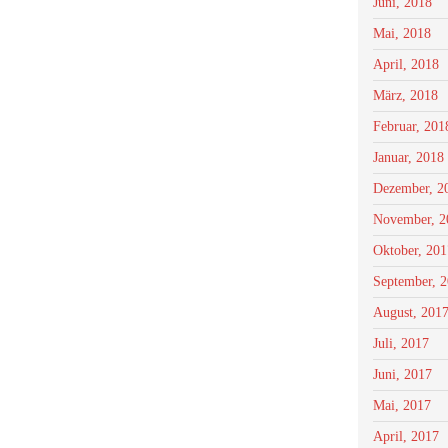
Juni, 2018
Mai, 2018
April, 2018
März, 2018
Februar, 201
Januar, 2018
Dezember, 2
November, 2
Oktober, 201
September, 
August, 201
Juli, 2017
Juni, 2017
Mai, 2017
April, 2017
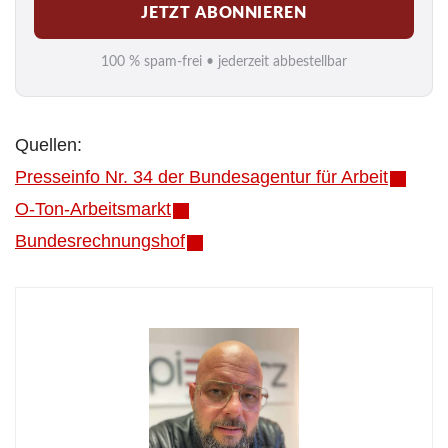
JETZT ABONNIEREN
a
i
100 % spam-frei • jederzeit abbestellbar
l
*
Quellen:
Presseinfo Nr. 34 der Bundesagentur für Arbeit
O-Ton-Arbeitsmarkt
Bundesrechnungshof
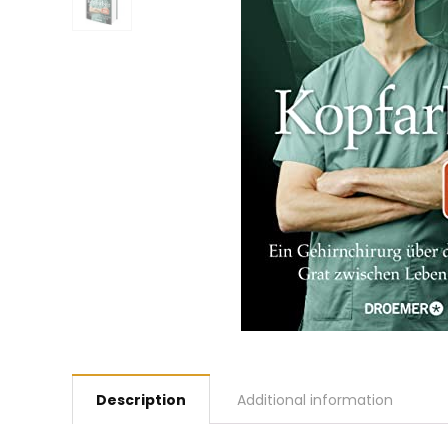
Description
Additional information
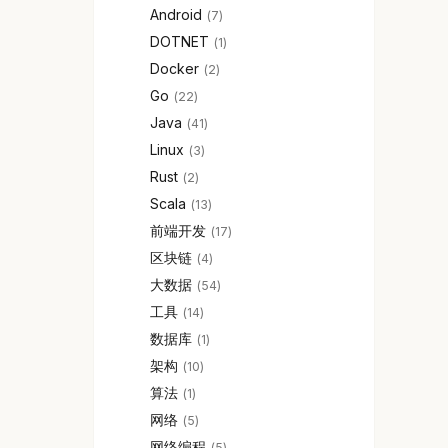
Android
7
DOTNET
1
Docker
2
Go
22
Java
41
Linux
3
Rust
2
Scala
13
前端开发
17
区块链
4
大数据
54
工具
14
数据库
1
架构
10
算法
1
网络
5
网络编程
5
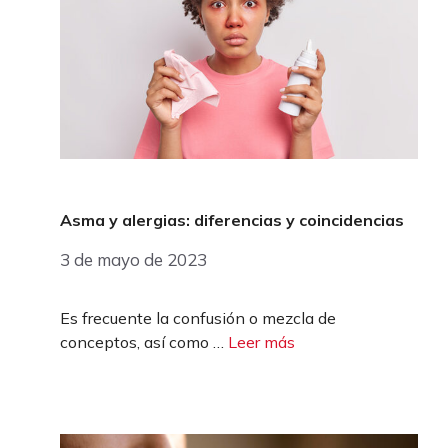
Asma y alergias: diferencias y coincidencias
3 de mayo de 2023
Es frecuente la confusión o mezcla de
conceptos, así como …
Leer más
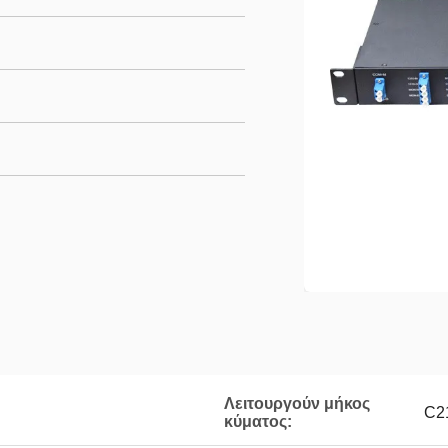
Λειτουργούν μήκος
C2
κύματος:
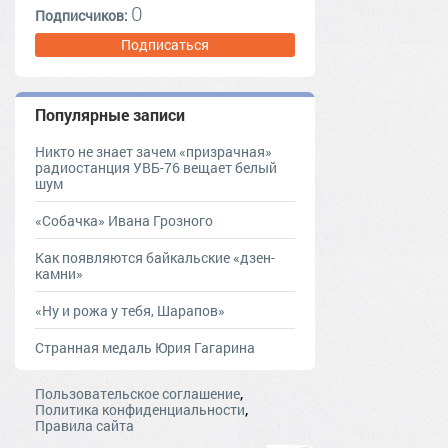
0
Подписчиков:
Подписаться
Популярные записи
Никто не знает зачем «призрачная»
радиостанция УВБ-76 вещает белый
шум
«Собачка» Ивана Грозного
Как появляются байкальские «дзен-
камни»
«Ну и рожа у тебя, Шарапов»
Странная медаль Юрия Гагарина
,
Пользовательское соглашение
,
Политика конфиденциальности
Правила сайта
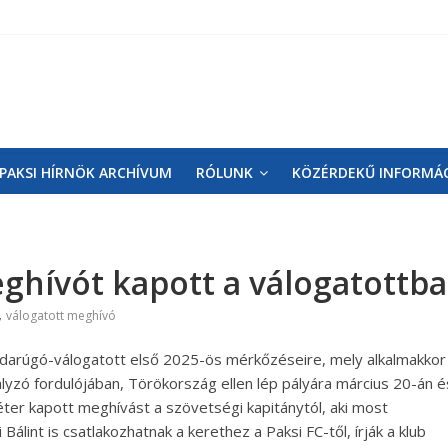
PAKSI HÍRNÖK ARCHÍVUM
RÓLUNK
KÖZÉRDEKŰ INFORMÁ
eghívót kapott a válogatottba
,
válogatott meghívó
bdarúgó-válogatott első 2025-ös mérkőzéseire, mely alkalmakkor
lyzó fordulójában, Törökország ellen lép pályára március 20-án é
éter kapott meghívást a szövetségi kapitánytól, aki most
 Bálint is csatlakozhatnak a kerethez a Paksi FC-től, írják a klub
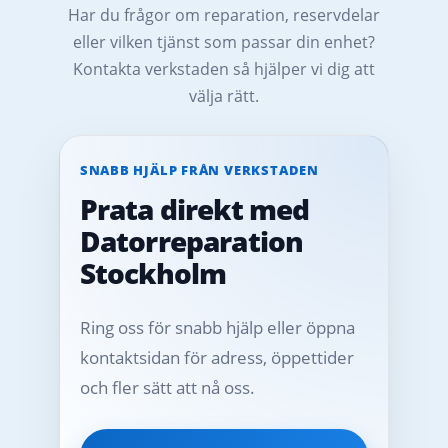
Har du frågor om reparation, reservdelar
eller vilken tjänst som passar din enhet?
Kontakta verkstaden så hjälper vi dig att
välja rätt.
SNABB HJÄLP FRÅN VERKSTADEN
Prata direkt med
Datorreparation
Stockholm
Ring oss för snabb hjälp eller öppna
kontaktsidan för adress, öppettider
och fler sätt att nå oss.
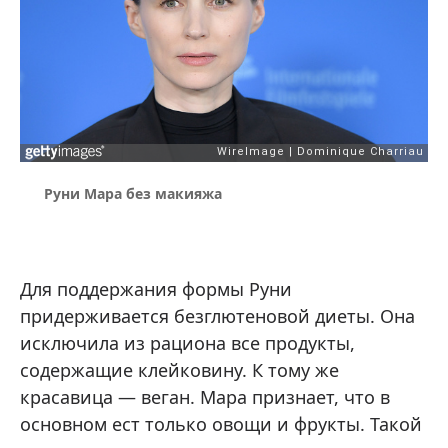
Руни Мара без макияжа
Для поддержания формы Руни
придерживается безглютеновой диеты. Она
исключила из рациона все продукты,
содержащие клейковину. К тому же
красавица — веган. Мара признает, что в
основном ест только овощи и фрукты. Такой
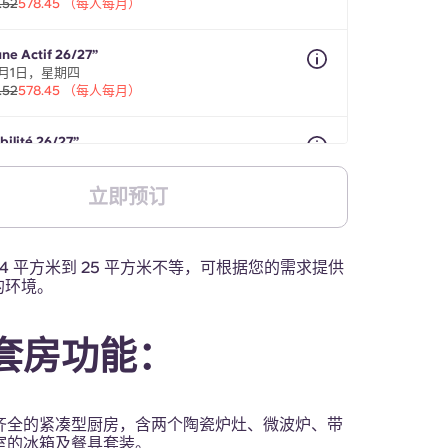
.52
578.45 （每人每月）
une Actif 26/27”
1月1日，星期四
.52
578.45 （每人每月）
bilité 26/27”
1月1日至2027年7月31日期间，最长8个月
.52
578.45 （每人每月）
立即预订
14 平方米到 25 平方米不等，可根据您的需求提供
的环境。
套房功能：
齐全的紧凑型厨房，含两个陶瓷炉灶、微波炉、带
室的冰箱及餐具套装。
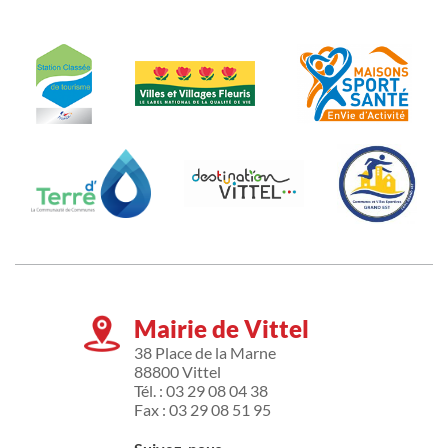
Mairie de Vittel
38 Place de la Marne
88800 Vittel
Tél. : 03 29 08 04 38
Fax : 03 29 08 51 95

● TASK TO CARRY OUT: Report each line above containing the string "kapott".

● FINISHED TASK:
eghívót kapott a válogatottba
éter kapott meghívást a szövetségi kapitánytól, aki most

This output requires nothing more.